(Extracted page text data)
# # # # #
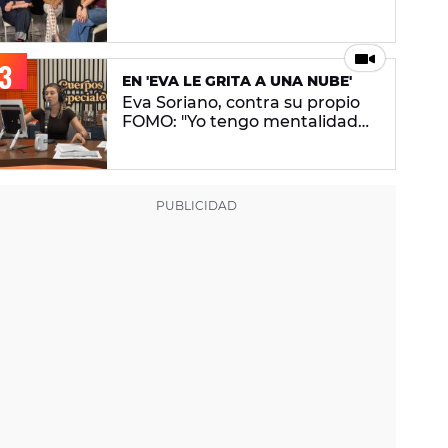
conceptual. No pretendo lanzar
ningún mensaje en concreto"
EN 'EVA LE GRITA A UNA NUBE'
Eva Soriano, contra su propio
FOMO: "Yo tengo mentalidad
de tiburona, porque si paro me
da un apechusque"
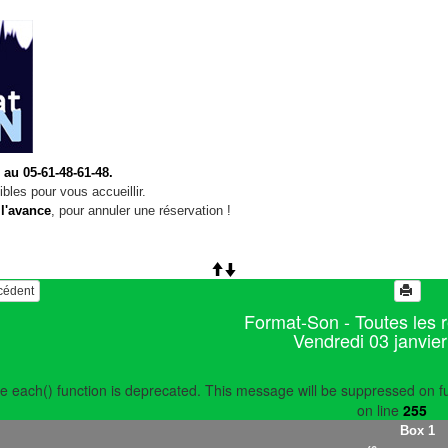
 au 05-61-48-61-48.
bles pour vous accueillir.
 l'avance
, pour annuler une réservation !
écédent
Format-Son - Toutes les 
Vendredi 03 janvie
e each() function is deprecated. This message will be suppressed on fu
on line
255
Box 1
# # # # #
== BRIEF ==
Keep only the lines from the one containing "Format-Son - Toutes les" to the end of the entries, and repeat them exactly.

== ANSWER FOR THIS EXERCISE ==
Format-Son - Toutes les 
Vendredi 03 janvie
e each() function is deprecated. This message will be suppressed on fu
on line
255
Box 1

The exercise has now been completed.